やがて消えゆくこの姿
崖を見つめるたくさんの人。これは,遺跡発掘調査現地観察会の様子です。
ここは,江戸末期から明治初期のお墓(近世墓というそうです)が集まっていた古墓群です。で,わたしの関心はというと,お墓ではなくて,専らその素材となっている石の方。ここは,琉球石灰岩の中でも最も新しいマチナト(牧港)石灰岩の模式産地なのですね。
この地層が堆積したのは,今から13~12万年前のことだそうです。港川人より,ずっとずっと前ですね。この石灰岩の特徴は,別名「粟石」とも呼ばれるように,粗い粒子がくっついた「粟おこし」のようなつくり。これは,ほぼ有孔虫のみが堆積したためだそうで,軽くて加工しやすいことから,様々な用途で活用されてきたのだとか。お墓,もその一つ,ということですね。

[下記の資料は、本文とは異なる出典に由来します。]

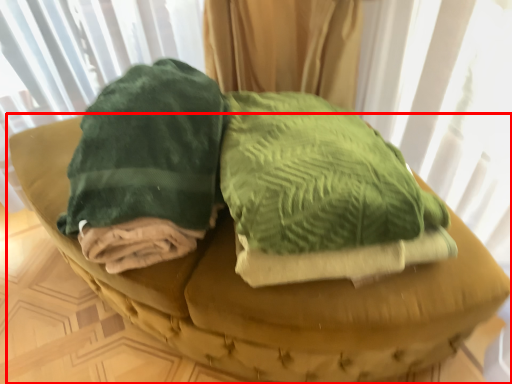 Question: From the image, what is the correct spatial relationship of furniture (annotated by the red box) in relation to cloth?

Choices:
 (A) left
 (B) right

Answer: (B) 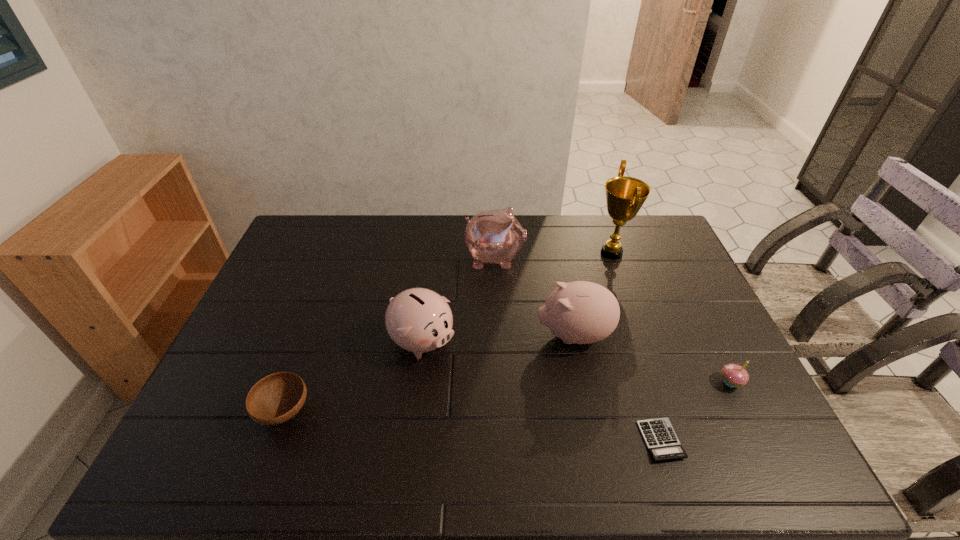 At what (x,y) coordinates should I click in order to perform the action: click on free region located on the front view with handles of the tallest object. Please return your answer as a coordinate pair (x, y). Looking at the image, I should click on (532, 253).

Where is `free location located 0.330m on the front view with handles of the tallest object`? Image resolution: width=960 pixels, height=540 pixels. free location located 0.330m on the front view with handles of the tallest object is located at coordinates (x=497, y=253).

Find the location of a particular element. free spot located 0.280m on the front view with handles of the tallest object is located at coordinates (512, 253).

The width and height of the screenshot is (960, 540). What are the coordinates of `vacant space situated on the front facing side of the fifth object from right to left` in the screenshot? It's located at (540, 258).

The height and width of the screenshot is (540, 960). Find the location of `free space located 0.050m at the snout of the rightmost piggy bank`. free space located 0.050m at the snout of the rightmost piggy bank is located at coordinates (517, 335).

Locate an element on the screen. vacant region located 0.330m at the snout of the rightmost piggy bank is located at coordinates (420, 335).

Find the location of a particular element. This screenshot has height=540, width=960. vacant space located 0.320m at the snout of the rightmost piggy bank is located at coordinates (424, 335).

You are a GUI agent. You are given a task and a screenshot of the screen. Output one action in this format:
    pyautogui.click(x=<x>, y=<y>)
    Task: Click on the free region located on the front of the second object from left to right
    This screenshot has height=540, width=960.
    Given the screenshot: What is the action you would take?
    pyautogui.click(x=411, y=441)

At what (x,y) coordinates should I click in order to perform the action: click on vacant space located on the front of the fifth tallest object. Please return your answer as a coordinate pair (x, y). This screenshot has height=540, width=960. Looking at the image, I should click on (763, 449).

The height and width of the screenshot is (540, 960). I want to click on vacant space located 0.370m on the right of the leftmost object, so click(462, 411). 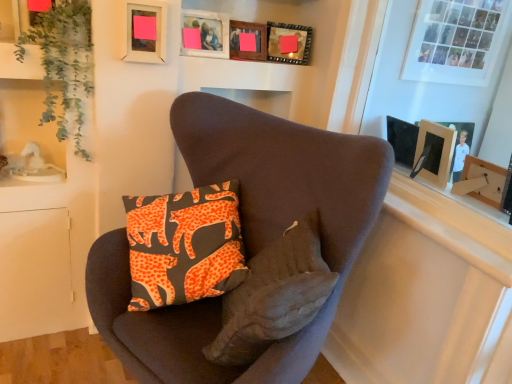 Question: Is the position of wooden picture frame at upper center, the 2th picture frame from the right, more distant than that of matte wooden picture frame at upper center, the 3th picture frame positioned from the right?

Choices:
 (A) no
 (B) yes

Answer: (B)

Question: Does wooden picture frame at upper center, the third picture frame viewed from the left, appear on the left side of matte wooden picture frame at upper center, which is counted as the 2th picture frame, starting from the left?

Choices:
 (A) no
 (B) yes

Answer: (A)

Question: Is the depth of wooden picture frame at upper center, the 2th picture frame from the right, less than that of matte wooden picture frame at upper center, the 3th picture frame positioned from the right?

Choices:
 (A) yes
 (B) no

Answer: (B)

Question: Is wooden picture frame at upper center, the 2th picture frame from the right, bigger than matte wooden picture frame at upper center, which is counted as the 2th picture frame, starting from the left?

Choices:
 (A) yes
 (B) no

Answer: (B)

Question: Is wooden picture frame at upper center, the third picture frame viewed from the left, located outside matte wooden picture frame at upper center, which is counted as the 2th picture frame, starting from the left?

Choices:
 (A) yes
 (B) no

Answer: (A)

Question: Looking at their shapes, would you say wooden picture frame at upper center, marked as the first picture frame in a right-to-left arrangement, is wider or thinner than orange printed fabric pillow at center?

Choices:
 (A) wide
 (B) thin

Answer: (B)

Question: Is point (282, 49) positioned closer to the camera than point (236, 349)?

Choices:
 (A) closer
 (B) farther

Answer: (B)

Question: Relative to orange printed fabric pillow at center, is wooden picture frame at upper center, marked as the first picture frame in a right-to-left arrangement, in front or behind?

Choices:
 (A) behind
 (B) front

Answer: (A)

Question: From a real-world perspective, relative to orange printed fabric pillow at center, is wooden picture frame at upper center, marked as the first picture frame in a right-to-left arrangement, vertically above or below?

Choices:
 (A) above
 (B) below

Answer: (A)

Question: Is matte wooden picture frame at upper center, which is counted as the 2th picture frame, starting from the left, in front of or behind wooden picture frame at upper center, the third picture frame viewed from the left, in the image?

Choices:
 (A) behind
 (B) front

Answer: (B)

Question: Is matte wooden picture frame at upper center, which is counted as the 2th picture frame, starting from the left, bigger or smaller than wooden picture frame at upper center, the third picture frame viewed from the left?

Choices:
 (A) big
 (B) small

Answer: (A)

Question: From a real-world perspective, is matte wooden picture frame at upper center, which is counted as the 2th picture frame, starting from the left, above or below wooden picture frame at upper center, the 2th picture frame from the right?

Choices:
 (A) below
 (B) above

Answer: (B)

Question: Looking at their shapes, would you say matte wooden picture frame at upper center, the 3th picture frame positioned from the right, is wider or thinner than wooden picture frame at upper center, the third picture frame viewed from the left?

Choices:
 (A) thin
 (B) wide

Answer: (B)

Question: Considering the positions of green leafy plant at upper left and velvet brown armchair at center in the image, is green leafy plant at upper left bigger or smaller than velvet brown armchair at center?

Choices:
 (A) small
 (B) big

Answer: (A)

Question: Is green leafy plant at upper left spatially inside velvet brown armchair at center, or outside of it?

Choices:
 (A) inside
 (B) outside

Answer: (B) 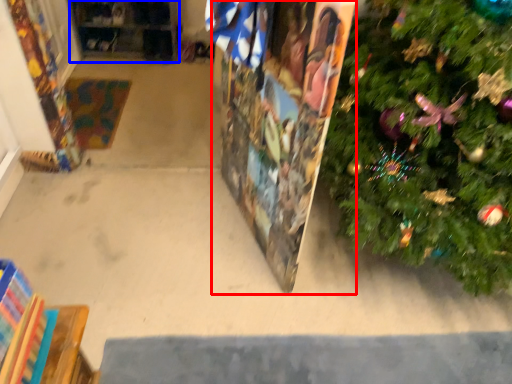 Question: Which object is further to the camera taking this photo, bulletin board (highlighted by a red box) or shelf (highlighted by a blue box)?

Choices:
 (A) bulletin board
 (B) shelf

Answer: (B) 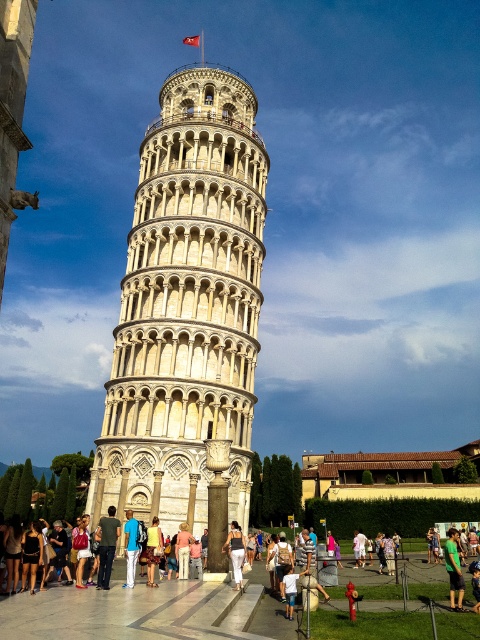 You are standing at the base of the Leaning Tower of Pisa and looking towards the tower. There are two points marked on the tower, one at coordinates point (35, 576) and the other at point (454, 588). Which of these two points is closer to your current position?

Point (35, 576) is closer to the camera than point (454, 588), so the point at coordinates point (35, 576) is closer to your current position.

You are a tourist standing at the base of the Leaning Tower of Pisa. You see the blue denim jeans at center and a camera. If you want to take a photo of the tower with your camera, which object should you hold closer to your face to frame the shot properly?

You should hold the camera closer to your face because the blue denim jeans at center are 29.79 meters away from the camera, so holding the camera closer will allow you to frame the shot properly.

You are standing at the base of the Leaning Tower of Pisa and want to take a photo of a specific point located at coordinates point (x=113, y=544). If your camera has a maximum focus range of 30 meters, will you be able to focus on that point?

さらに,この場所では,強い流れのもとで堆積が起きたために,斜交層理(クロスラミナ)がハッキリと観察できます。この写真は,交差法で立体視するように作ってあります(練習法はこちら)。教科書的な観察の適地,だそうです。
で,こうして観察会が開かれたのは,調査が終わって,全て壊してしまうから,なんですね。そもそも調査が行なわれたのも,県道建設に伴なう記録保存のため。壊すのが前提の発掘調査だったわけです。現地では,何とか残せないか,という声も上がっていたのですが,こうして記録,公開されるだけでも,うらやましいな,と思います。生きものたちは,気付いたときにはもういない,というケースが普通ですから。